**What the task asks:**
Which lines of the entries below hold the word "they"? Report each of them.

[Start of Attachment]

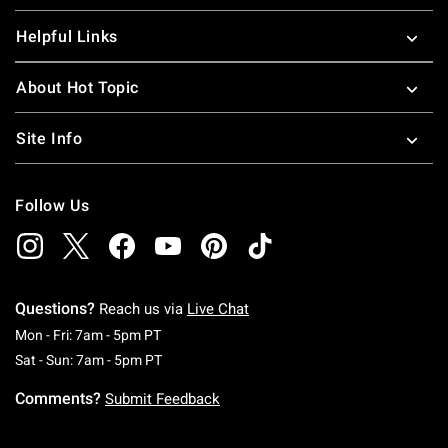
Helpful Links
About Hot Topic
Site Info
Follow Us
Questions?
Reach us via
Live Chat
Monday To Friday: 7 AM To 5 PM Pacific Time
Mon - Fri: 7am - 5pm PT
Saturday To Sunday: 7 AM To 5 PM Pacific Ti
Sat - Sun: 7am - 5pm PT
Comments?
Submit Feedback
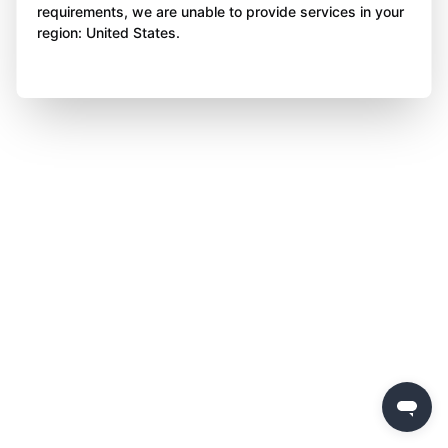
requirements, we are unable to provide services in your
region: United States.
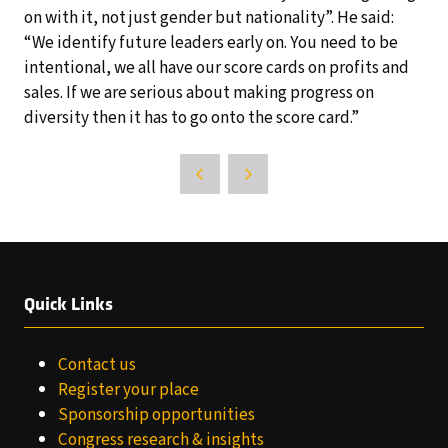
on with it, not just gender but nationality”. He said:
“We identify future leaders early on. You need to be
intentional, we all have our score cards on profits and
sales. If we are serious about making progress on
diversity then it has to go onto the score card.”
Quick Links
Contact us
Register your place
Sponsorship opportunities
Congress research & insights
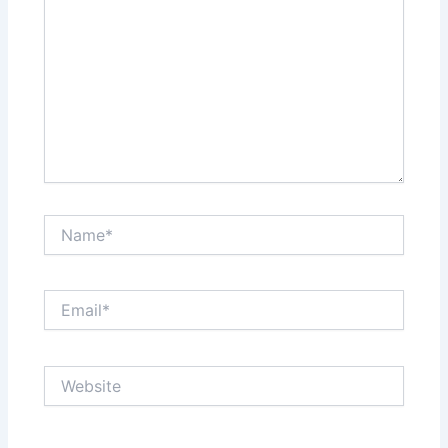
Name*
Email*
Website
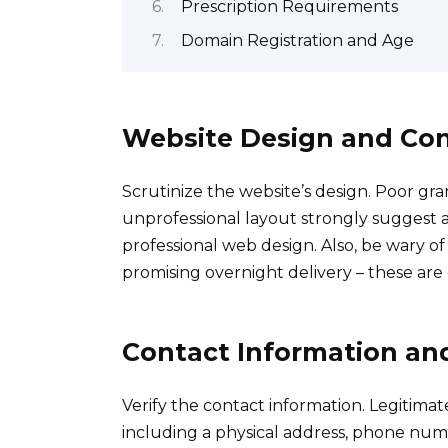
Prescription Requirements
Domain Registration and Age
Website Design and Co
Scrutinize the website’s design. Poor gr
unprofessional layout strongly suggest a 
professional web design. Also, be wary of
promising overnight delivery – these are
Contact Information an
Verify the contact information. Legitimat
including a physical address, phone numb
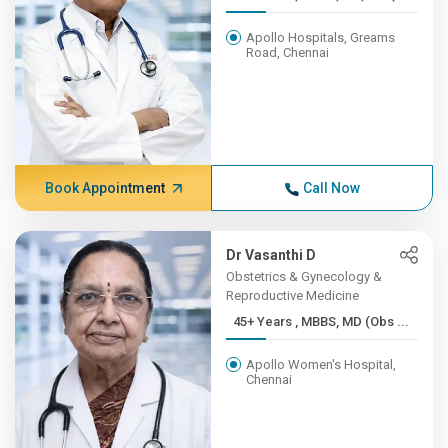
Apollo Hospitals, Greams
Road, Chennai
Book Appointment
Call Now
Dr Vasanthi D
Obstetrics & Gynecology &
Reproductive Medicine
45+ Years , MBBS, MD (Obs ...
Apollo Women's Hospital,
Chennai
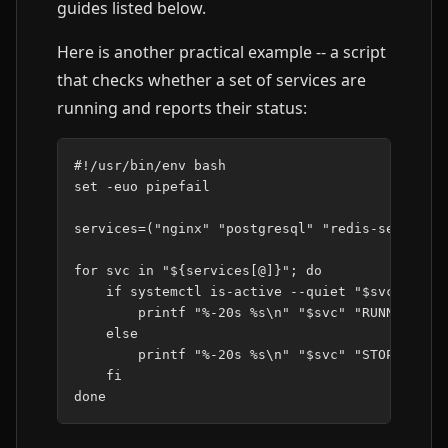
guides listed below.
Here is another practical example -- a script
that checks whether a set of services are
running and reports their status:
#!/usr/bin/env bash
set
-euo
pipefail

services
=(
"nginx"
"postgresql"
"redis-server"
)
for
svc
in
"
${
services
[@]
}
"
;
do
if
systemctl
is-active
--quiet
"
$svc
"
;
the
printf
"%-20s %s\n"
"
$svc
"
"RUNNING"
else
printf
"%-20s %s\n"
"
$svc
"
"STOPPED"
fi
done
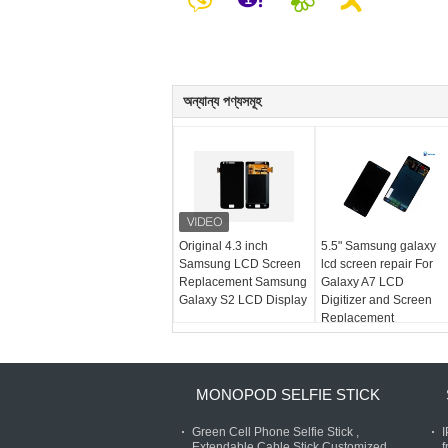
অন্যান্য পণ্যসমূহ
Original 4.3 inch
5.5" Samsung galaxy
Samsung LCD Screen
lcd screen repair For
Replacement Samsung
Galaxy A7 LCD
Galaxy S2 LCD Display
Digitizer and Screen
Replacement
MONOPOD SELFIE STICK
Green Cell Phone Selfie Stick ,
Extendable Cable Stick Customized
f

[End of Attachment]
[Start of Attachment]

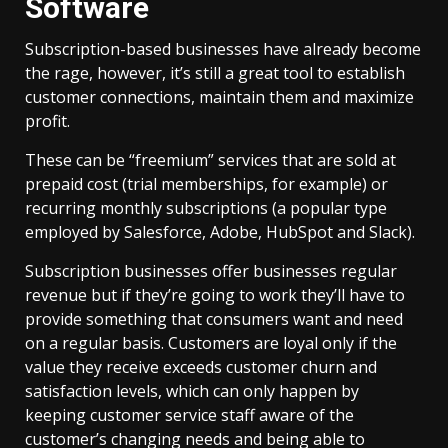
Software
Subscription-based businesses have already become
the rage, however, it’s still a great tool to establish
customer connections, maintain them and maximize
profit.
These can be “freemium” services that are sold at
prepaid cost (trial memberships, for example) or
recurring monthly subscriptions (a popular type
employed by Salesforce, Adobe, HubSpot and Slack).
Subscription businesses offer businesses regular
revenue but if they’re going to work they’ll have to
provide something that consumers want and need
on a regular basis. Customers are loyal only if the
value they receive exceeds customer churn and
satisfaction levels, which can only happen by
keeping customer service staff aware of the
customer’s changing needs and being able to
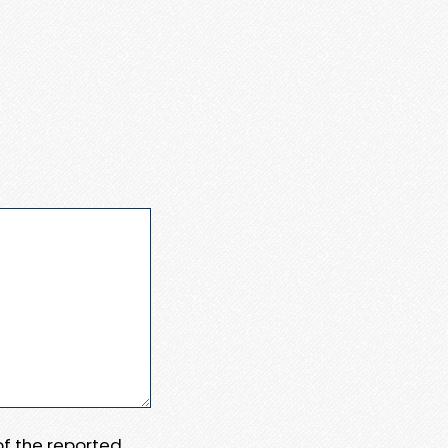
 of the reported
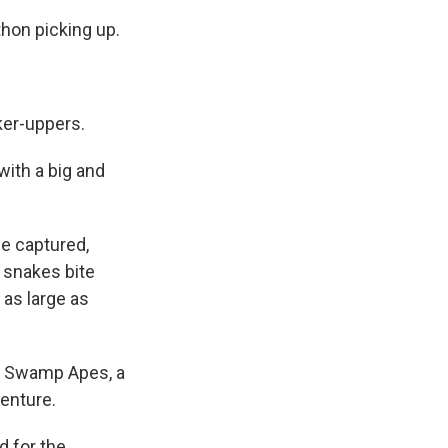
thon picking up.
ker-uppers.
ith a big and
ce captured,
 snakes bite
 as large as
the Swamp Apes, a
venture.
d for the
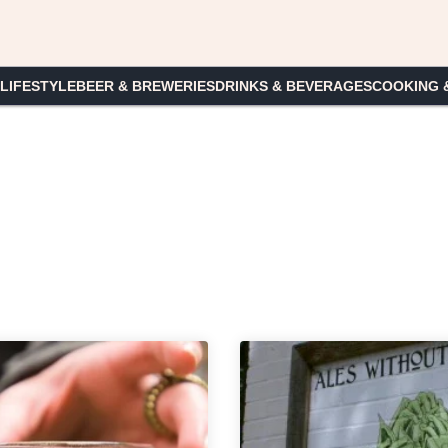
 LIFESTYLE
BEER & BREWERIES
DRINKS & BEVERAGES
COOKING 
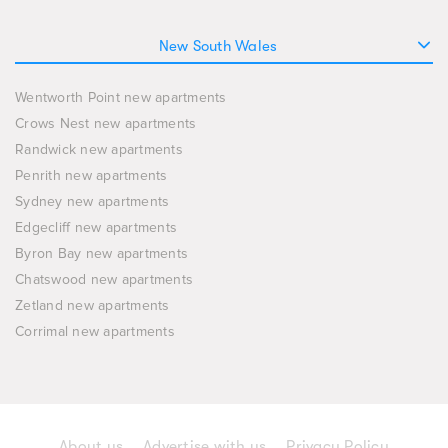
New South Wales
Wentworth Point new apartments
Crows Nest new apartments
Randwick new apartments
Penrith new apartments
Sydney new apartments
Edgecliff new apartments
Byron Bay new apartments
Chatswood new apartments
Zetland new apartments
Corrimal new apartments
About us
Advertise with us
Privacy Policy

[End of Attachment]

**Response below:**
revenue but if they’re going to work they’ll have to
value they receive exceeds customer churn and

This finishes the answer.